----- Task material

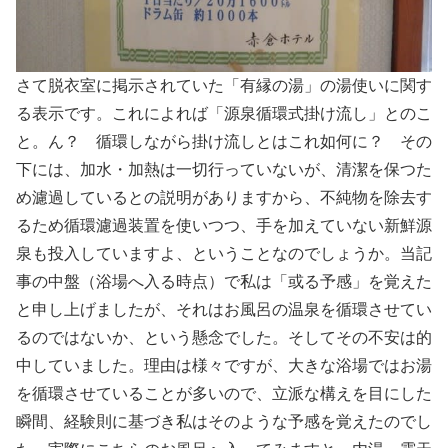
さて脱衣室に掲示されていた「有縁の湯」の湯使いに関す
る表示です。これによれば「源泉循環式掛け流し」とのこ
と。ん？ 循環しながら掛け流しとはこれ如何に？ その
下には、加水・加熱は一切行っていないが、清潔を保つた
め濾過しているとの説明がありますから、不純物を除去す
るため循環濾過装置を使いつつ、手を加えていない新鮮源
泉も投入していますよ、ということなのでしょうか。当記
事の中盤（浴場へ入る時点）で私は「或る予感」を覚えた
と申し上げましたが、それはお風呂の温泉を循環させてい
るのではないか、という懸念でした。そしてその不安は的
中していました。理由は様々ですが、大きな浴場ではお湯
を循環させていることが多いので、立派な構えを目にした
瞬間、経験則に基づき私はそのような予感を覚えたのでし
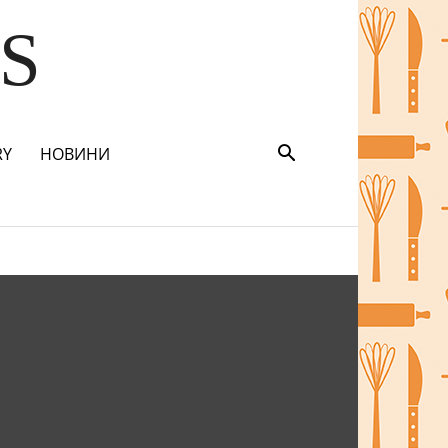
S
RY
НОВИНИ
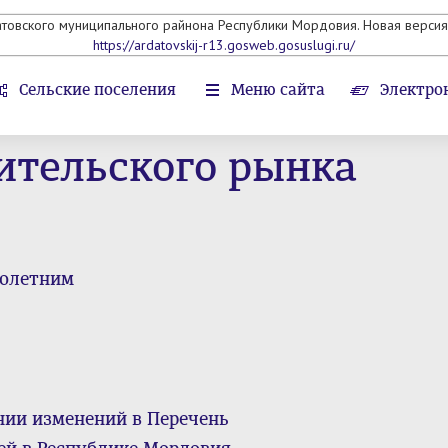
атовского муниципального райнона Республики Мордовия. Новая версия 
https://ardatovskij-r13.gosweb.gosuslugi.ru/
Сельские поселения
Меню сайта
Электро
ительского рынка
нолетним
ении изменений в Перечень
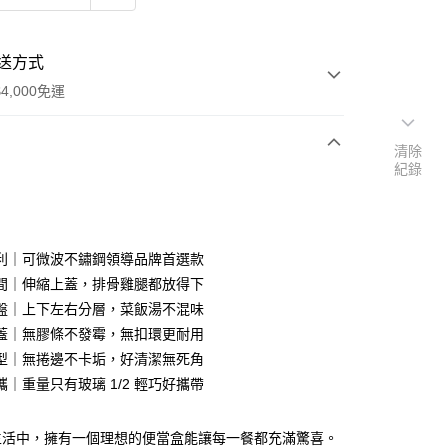
送方式
4,000免運
清除
紀錄
次付款
期付款
0 利率 每期
NT$660
21家銀行
利｜可微波不鏽鋼領導品牌首選款
庫商業銀行
第一商業銀行
間｜伸縮上蓋，排骨雞腿都放得下
業銀行
彰化商業銀行
盤｜上下左右分層，菜飯湯不混味
業儲蓄銀行
台北富邦商業銀行
蓋｜無膠條不發霉，無扣環更耐用
華商業銀行
兆豐國際商業銀行
型｜無捲邊不卡垢，好清潔無死角
小企業銀行
台中商業銀行
攜｜重量只有玻璃 1/2 輕巧好攜帶
台灣）商業銀行
華泰商業銀行
業銀行
遠東國際商業銀行
業銀行
永豐商業銀行
y
生活中，擁有一個理想的便當盒能讓每一餐都充滿驚喜。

----------

* Your task:
Could you copy the lines above exactly and skip the images?

* Solution to this problem:
さて脱衣室に掲示されていた「有縁の湯」の湯使いに関す
る表示です。これによれば「源泉循環式掛け流し」とのこ
と。ん？ 循環しながら掛け流しとはこれ如何に？ その
下には、加水・加熱は一切行っていないが、清潔を保つた
め濾過しているとの説明がありますから、不純物を除去す
るため循環濾過装置を使いつつ、手を加えていない新鮮源
泉も投入していますよ、ということなのでしょうか。当記
事の中盤（浴場へ入る時点）で私は「或る予感」を覚えた
と申し上げましたが、それはお風呂の温泉を循環させてい
るのではないか、という懸念でした。そしてその不安は的
中していました。理由は様々ですが、大きな浴場ではお湯
を循環させていることが多いので、立派な構えを目にした
瞬間、経験則に基づき私はそのような予感を覚えたのでし
S
RY
НОВИНИ
атовского муниципального райнона Республики Мордовия. Новая версия 
https://ardatovskij-r13.gosweb.gosuslugi.ru/
Сельские поселения
Меню сайта
Электро
ительского рынка
нолетним
ении изменений в Перечень
送方式
4,000免運
清除
紀錄
次付款
期付款
0 利率 每期
NT$660
21家銀行
利｜可微波不鏽鋼領導品牌首選款
庫商業銀行
第一商業銀行
間｜伸縮上蓋，排骨雞腿都放得下
業銀行
彰化商業銀行
盤｜上下左右分層，菜飯湯不混味
業儲蓄銀行
台北富邦商業銀行
蓋｜無膠條不發霉，無扣環更耐用
華商業銀行
兆豐國際商業銀行
型｜無捲邊不卡垢，好清潔無死角
小企業銀行
台中商業銀行
攜｜重量只有玻璃 1/2 輕巧好攜帶
台灣）商業銀行
華泰商業銀行
業銀行
遠東國際商業銀行
業銀行
永豐商業銀行
y
生活中，擁有一個理想的便當盒能讓每一餐都充滿驚喜。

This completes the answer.